Some children learn to read in a matter of weeks at a very early age. The ability to notice repeating patterns, commit them to memory and recognize them instantly when seen again is an innate ability in some people and shows up at a very early age (2 or 3 years). Others develop the same ability at a later age or after several years of practice (average readers). Some develop the ability after a decade or two (slow readers). Some never develop the ability at all. The "Holy Grail" ability to read price action that you describe above that you personally observed in successful traders isn't some magic innate psychic ability. It's advanced pattern recognition, known in trading as "technical analysis" and known in reading as "phonemic awareness", and it can be learned by anyone who learned to read at an adult level. "Any sufficiently advanced technology is indistinguishable from magic." - Arthur C. Clarke
To be fair, there may be some "trading savants" who have some type of intuitive ability to read the past to extrapolate the future. However, for some reason, these folks always seem to be on the lower end of the economic ladder for some reason. Barely eeking out a living. Why is this? You may be wildly successful, I haven't a clue-- but it's despite of TA not because of it It has to be magick, because the computers, mathematics and all the quant PhD's can't find it. If price patterns repeated in a forecastable manner -- many would have the ability to shut the market down forever. Seriously, how naive can people be? In reference to your " we are retail, not pros" comment... Many pro traders read and post on this site. Why doesn't Bright teach TA as a trading method? They are pros, right?

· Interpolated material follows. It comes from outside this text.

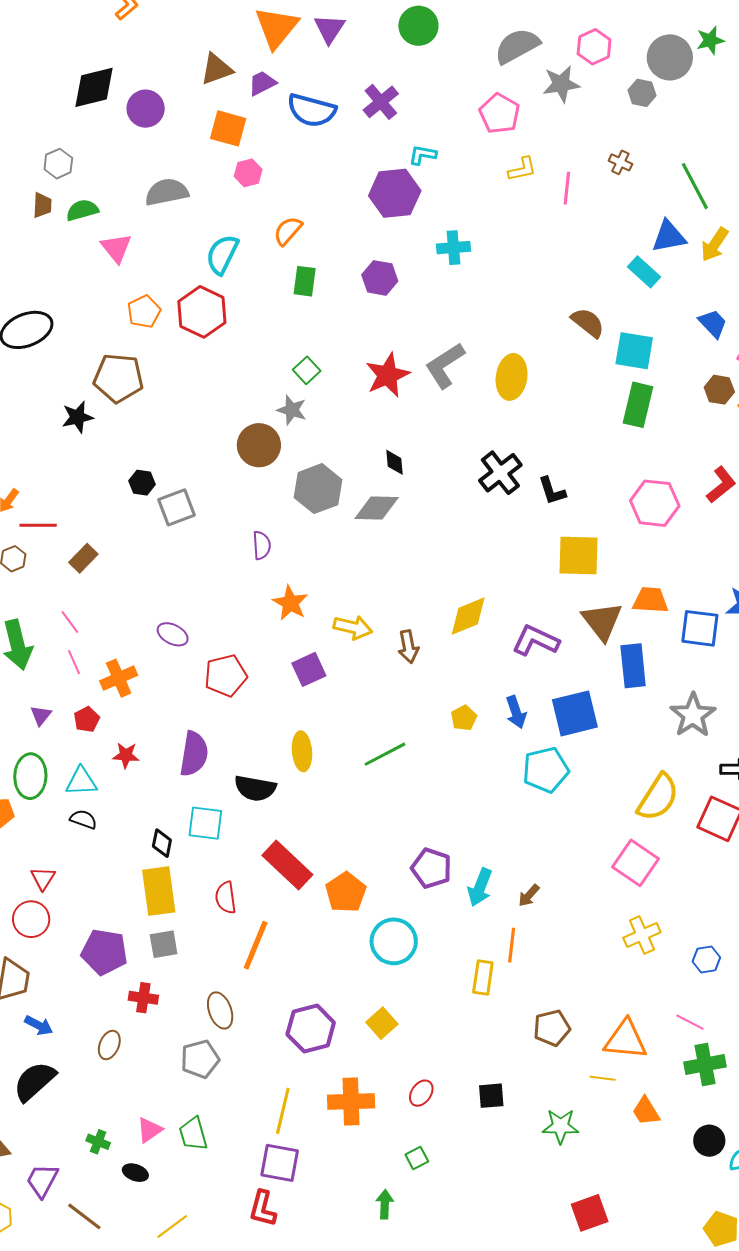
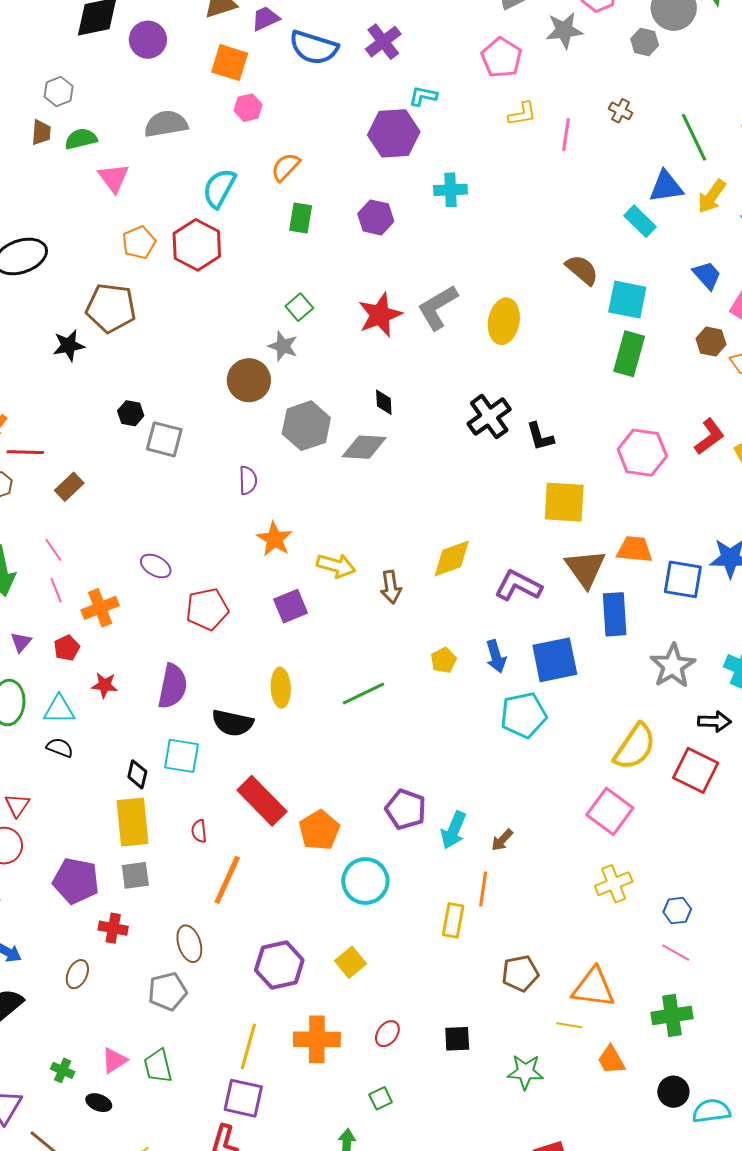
gray square: (177, 507) -> (164, 439), turned 33
red semicircle: (226, 898) -> (199, 831), size x0.7
pink line: (690, 1022) -> (676, 953), moved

1. Yes, I trade real money in a real account 2. I have traded for a fund and a professional trading firm. I am retired from that business presently. 3. Yes, I have an extensive network in the business and enjoy writing and talking about the markets. Surf
Well , if you do really trade your own money and put real money into that KCG trade then I am truly sorry. Taking losses in real life are not a joke. I just figured you were one of those ET traders who gave out their "calls" but put nothing behind it. Anyone can make market calls from the cheap seats......
Don't hold your breath on how TA is applied to the present to obtain the future but do expect numerous applauses on it's greatness
"Trading is an exercise in odds & probabilities" - that's the 1st sentence of the ***** traders manual. - Trading "patterns" do not have a deterministic outcome, on a case by case basis. - Failed patterns are difficult to consistently spot on a chart (by the eye/brain), hence any "manual" backtesting of a pattern leads to unrealistic expectations. - Mechanical identification of patterns is easy, however market-proof software definition of trading patterns is very demanding - as a result, out of reach for most "retail" traders. Ocean5: a black-swan event by definition is an extremely low probability event. A loss incurred on a single intraday trade failure cannot be a black-swan event - unless you get caught in a position on a trading halt (limit up/down, technical/catastrophic issue at the exchange). For any strategy, a black-swan event would be reaching a drawdown which probability level is 5 or 6 sigmas. In all cases, that involves a significant number of trades. NoDoji: I do not think learning to read is a good example of what's at stake with trading "patterns". Even though in most any language you can find many words having several distinct meanings, the ambiguity/uncertainty level in 99% of sentences is fairly minimum (except those posts from Jack Hershey, of course . Another difference is the abundance of reliable support for learning to read, compared to what's available for learning to trade. I doubt anyone could learn to read without any support. Try it for yourself, buy a dozen books in any totally foreign language (to you), and stare at them until you have "learned" to read that language.
Correct me if I'm wrong, but Bright traders are individual traders who learn strategies that take advantage of what the "pros" are doing, by which I mean institutional traders/investors (mutual funds, hedge funds, investment banks, etc). I doubt there are a lot of ET members posting here who trade for mutual funds, large hedge funds, and investment banks.